Lyft co-founder John Zimmer is asking people to imagine a “world built around people, not cars,” predicting that “by 2025, private car ownership will all-but end in major U.S. cities,” as autonomous vehicle fleets become widespreadFootnote 1. We see in our audit of vehicle safety oversight that it can take Transport Canada more than 10 years to develop many of its regulations related to vehicles—so if John Zimmer’s prediction is correct, the Department is already behind. It is critical for government departments to understand that their services need to be built around citizens, not process—or they can expect that those services will be disrupted.

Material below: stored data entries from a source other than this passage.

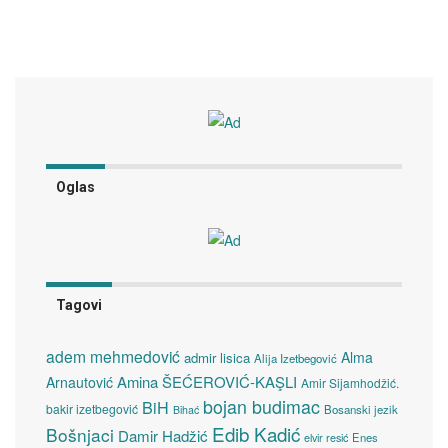
Oglas
Tagovi
adem mehmedović
Alma
admir lisica
Alija Izetbegović
Amina ŠEĆEROVIĆ-KAŞLI
Arnautović
Amir Sijamhodžić.
bojan budimac
BiH
bakir izetbegović
Bosanski jezik
Bihać
Edib Kadić
Bošnjaci
Damir Hadžić
elvir resić
Enes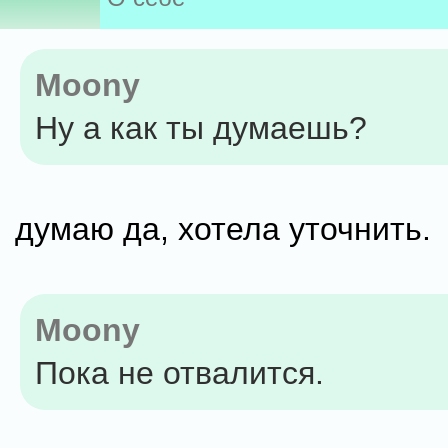
Moony
Ну а как ты думаешь?
думаю да, хотела уточнить.
Moony
Пока не отвалится.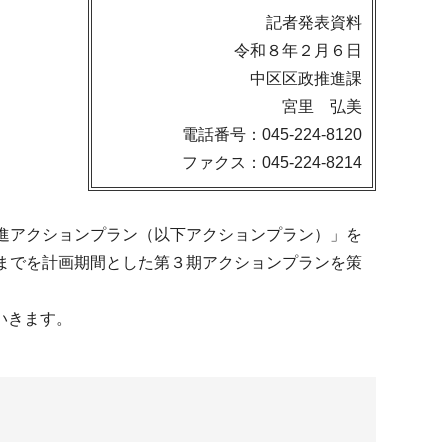
記者発表資料
令和８年２月６日
中区区政推進課
宮里 弘美
電話番号：045-224-8120
ファクス：045-224-8214
進アクションプラン（以下アクションプラン）」を
までを計画期間とした第３期アクションプランを策
いきます。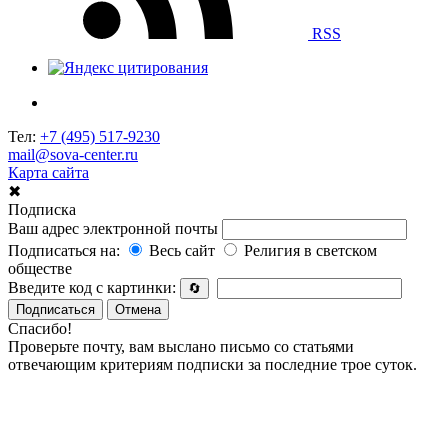
RSS
Тел:
+7 (495) 517-9230
mail@sova-center.ru
Карта сайта
✖
Подписка
Ваш адрес электронной почты
Подписаться на:
Весь сайт
Религия в светском
обществе
Введите код с картинки:
🔄
Подписаться
Отмена
Спасибо!
Проверьте почту, вам выслано письмо со статьями
отвечающим критериям подписки за последние трое суток.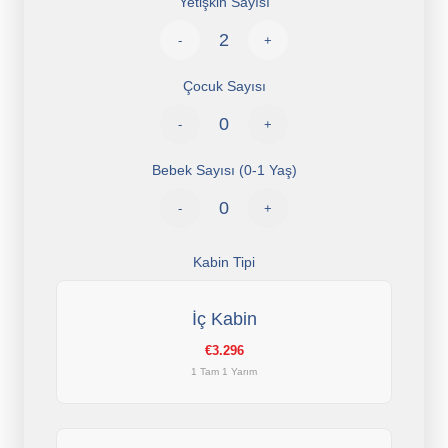
Yetişkin Sayısı
-
+
Çocuk Sayısı
-
+
Bebek Sayısı (0-1 Yaş)
-
+
Kabin Tipi
İç Kabin
€3.296
1 Tam 1 Yarım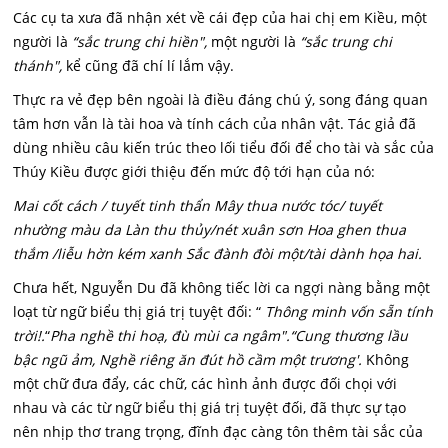
Các cụ ta xưa đã nhận xét về cái đẹp của hai chị em Kiều, một
người là
“sắc trung chi hiền",
một người là
“sắc trung chi
thánh",
kể cũng đã chí lí lắm vậy.
Thực ra vẻ đẹp bên ngoài là điều đáng chú ý, song đáng quan
tâm hơn vẫn là tài hoa và tính cách của nhân vật. Tác giả đã
dùng nhiều câu kiến trúc theo lối tiểu đối để cho tài và sắc của
Thúy Kiều được giới thiệu đến mức độ tới hạn của nó:
Mai cốt cách / tuyết tinh thẩn Mây thua nước tóc/ tuyết
nhường màu da Làn thu thủy/nét xuân sơn Hoa ghen thua
thắm /liễu hờn kém xanh Sắc đành đòi một/tài dành họa hai.
Chưa hết, Nguyễn Du đã không tiếc lời ca ngợi nàng bằng một
loạt từ ngữ biểu thị giá trị tuyệt đối: “
Thông minh vốn sẵn tính
trời
!.
“
P
ha nghề thi hoạ, đù mùi ca ngâm".
“Cung thương lầu
bậc ngũ ảm, Nghề riêng ăn đút hồ cầm một trương'.
Không
một chữ đưa đẩy, các chữ, các hình ảnh được đối chọi với
nhau và các từ ngữ biểu thị giá trị tuyệt đối, đã thực sự tạo
nên nhịp thơ trang trọng, đĩnh đạc càng tôn thêm tài sắc của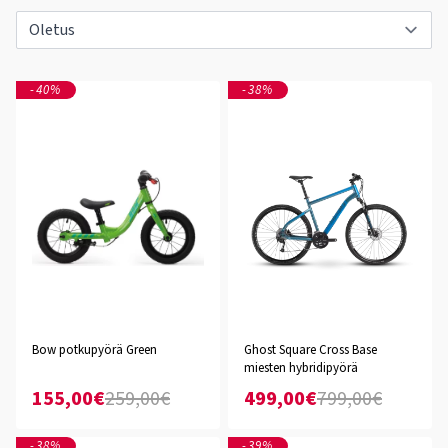
-40%
-38%
Bow potkupyörä Green
Ghost Square Cross Base
miesten hybridipyörä
155,00€
259,00€
499,00€
799,00€
-38%
-39%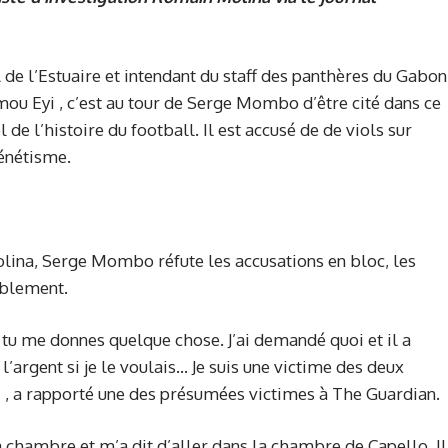
 de l’Estuaire et intendant du staff des panthères du Gabon
mou Eyi , c’est au tour de Serge Mombo d’être cité dans ce
 de l’histoire du football. Il est accusé de de viols sur
xénétisme.
olina, Serge Mombo réfute les accusations en bloc, les
iblement.
e tu me donnes quelque chose. J’ai demandé quoi et il a
’argent si je le voulais… Je suis une victime des deux
 a rapporté une des présumées victimes à The Guardian.
hambre et m’a dit d’aller dans la chambre de Capello. Il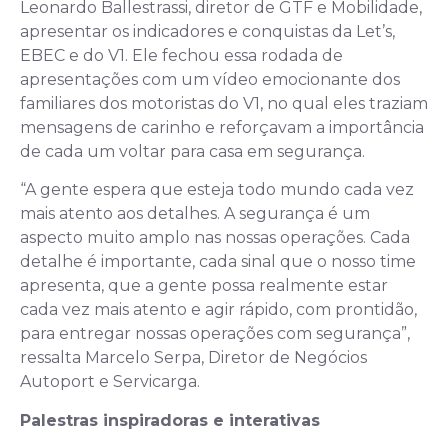
Leonardo Ballestrassi, diretor de GTF e Mobilidade,
apresentar os indicadores e conquistas da Let’s,
EBEC e do V1. Ele fechou essa rodada de
apresentações com um vídeo emocionante dos
familiares dos motoristas do V1, no qual eles traziam
mensagens de carinho e reforçavam a importância
de cada um voltar para casa em segurança.
“A gente espera que esteja todo mundo cada vez
mais atento aos detalhes. A segurança é um
aspecto muito amplo nas nossas operações. Cada
detalhe é importante, cada sinal que o nosso time
apresenta, que a gente possa realmente estar
cada vez mais atento e agir rápido, com prontidão,
para entregar nossas operações com segurança”,
ressalta Marcelo Serpa, Diretor de Negócios
Autoport e Servicarga.
Palestras inspiradoras e interativas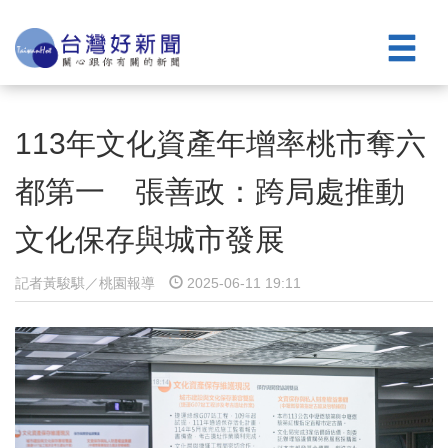
113年文化資產年增率桃市奪六
都第一 張善政：跨局處推動
文化保存與城市發展
記者黃駿騏／桃園報導
2025-06-11 19:11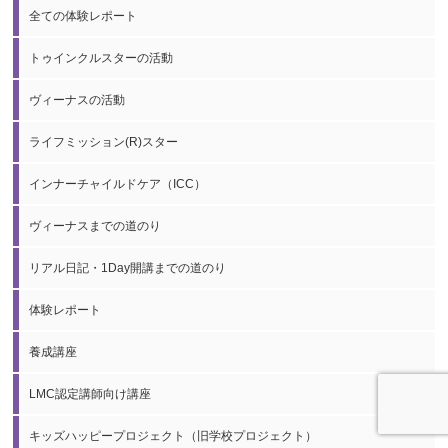
全ての体験レポート
トゥインクルスターの活動
ヴィーナスの活動
ライフミッション(R)スター
インナーチャイルドケア（ICC）
ヴィーナスまでの道のり
リアル日記・1Day開講までの道のり
体験レポート
養成講座
LMC認定講師向け講座
キッズハッピープロジェクト（旧学校プロジェクト）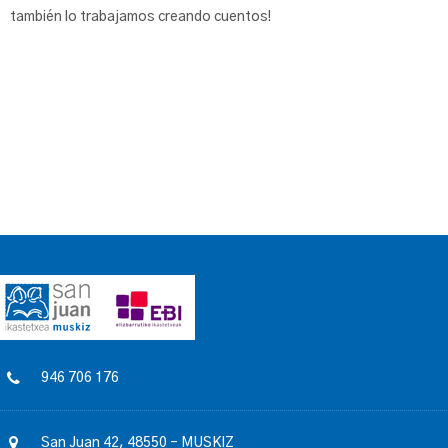
también lo trabajamos creando cuentos!
946 706 176
San Juan 42, 48550 – MUSKIZ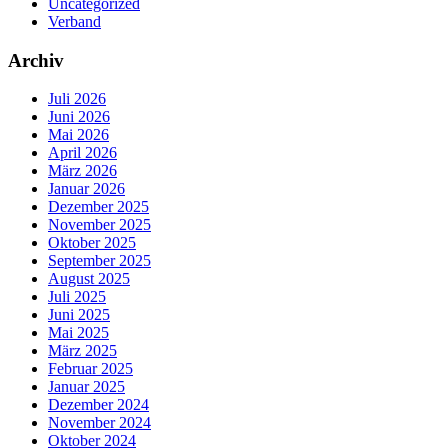
Uncategorized
Verband
Archiv
Juli 2026
Juni 2026
Mai 2026
April 2026
März 2026
Januar 2026
Dezember 2025
November 2025
Oktober 2025
September 2025
August 2025
Juli 2025
Juni 2025
Mai 2025
März 2025
Februar 2025
Januar 2025
Dezember 2024
November 2024
Oktober 2024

While I make this plea for improving services on behalf of the individual citizen, I do understand that the job of a civil servant is not easy. Civil servants have to balance the needs of society against those of the individual, and often with limited resources. This balancing act becomes even more difficult in periods of austerity. In addition, civil servants work in a fast-paced, changing world, but one in which government decisions can be slow.
Conclusion
Parliamentary committees play a crucial role in challenging departments. I believe that there is an important role for parliamentary committees, whether those of the House of Commons or the Senate, to use our audit reports not just to understand what has happened, but also to make sure that changes take place. Committees should invite departments and agencies to appear before them multiple times, until it is evident that they have made the changes needed to improve their services to people.
In a few years, when this government is at the end of its current mandate and I am nearing the end of mine, I wonder if I will find myself repeating these words, or if I will be able to talk about real improvements in government services built around people.